Sol, Astro-Rei Iluminante

Por: Redação SOS

Do alto de seus quatro bilhões e seiscentos milhões de anos,

O Sol, astro-rei magnânimo de meia idade;

Símbolo máximo de vida para a humanidade;

Estrela mais próxima da terra, de cores, luz e raios eternos;

Com Planetas, asteroides, cometas e poeira girando ao redor;

Reina soberanamente como figura central do sistema solar.

 

Fulgurante, proporciona a olhares de espectadores atônitos, maravilhados,

Pelo seu nascer e ao despedir-se do dia, lindos cenários assombrados,

Despontantes no leste do horizonte como um presente radiante de vida,

Em meio a espetáculo de luzes, doador de esperança e de energia.

 

Sinalizador inconfundível do amanhecer, da alvorada, da aurora,

Deflagrado por rápidos raios viajantes

Vindos do céu – daqui, muito distantes –

De cento e cinquenta milhões de quilômetros – arautos da alba,

Cujo amarelo, produzido pela sua dispersão na atmosfera,

Forma o dia, aquece o coração, as almas e a vida na terra.

 

No momento de sua diária despedida – tão esperada… –

Produz deslumbrante iluminação, querida e venerada:

– O pôr do sol, o sol-pôr, o anoitecer, o entardecer ou o ocaso – Cujo brilho é maior do que o do seu soerguimento comemorado.

 

É sinal de missão cumprida, lançado no firmamento em matiz inconfundível

De vermelho e laranja – o arrebol – cuja beleza única e indescritível

Oculta-se no oeste do horizonte, dando início à soturna escuridão.

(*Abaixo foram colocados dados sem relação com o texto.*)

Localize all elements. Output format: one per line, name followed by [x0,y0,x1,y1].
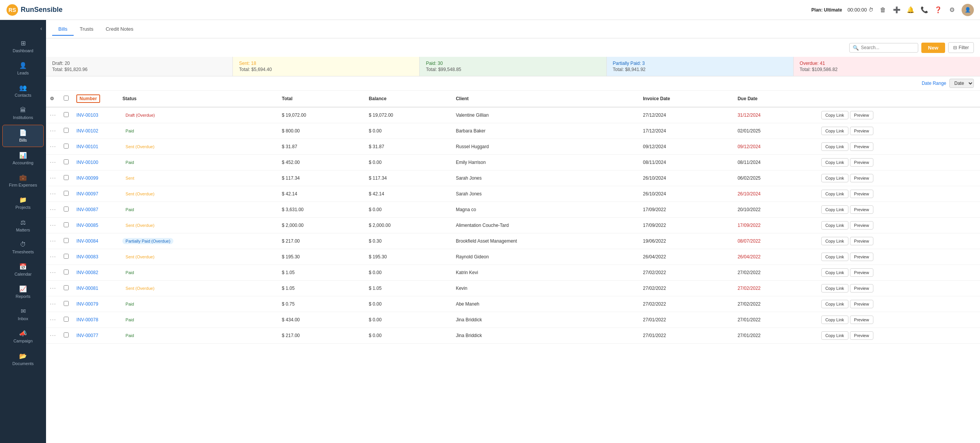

Momento que seus raios vêem-se obstados de sua magnífica apresentação,

Chamando a lua para seu lugar assumir e iluminando-a gentilmente,

Como forma de rememorar a todo o mundo, sutil e discretamente,

Que continua vivo – escondido, mas, sempre presente –

Dando-nos a certeza de que o amanhã será reluzente,

E de que, fulgurante e pleno, raiará pelo “restinho” de sua vida

– Os próximos sete bilhões de anos, de dominância garantida –

Promovendo luz e sombra, eternamente… Menos, porém, para si,

Eis que sombras, nele, não prevalecem; não lhe podem incidir.

Como disse Leonardo Da Vinci: “Jamais o sol vê a sombra”.

Sábias palavras de pensador, cujo conhecimento assombra.

 

Nos belos momentos de chegada e de despedida

Intrigante contrastação nos corpos se materializa.

Quem ao Sol se contrapõe, ilumina-se por um lado,

Mas, por outro, vê esvair-se a nitidez, um bom bocado.

Torna-se imagem assombrada,

Cuja identidade só é revelada

Pela detida observação de contornos silenciosos,

Mansos, calmantes e, pela luz, ultrapassados…

 

Johann Goethe e Nietzsche ensinam que…

“A nitidez é uma conveniente distribuição de luz e sombra” que desnuda, em todos, a forma do ser,

E que, porém,…

“Perto do sol há incontáveis corpos escuros a serem deduzidos – tais que nunca chegaremos a ver.”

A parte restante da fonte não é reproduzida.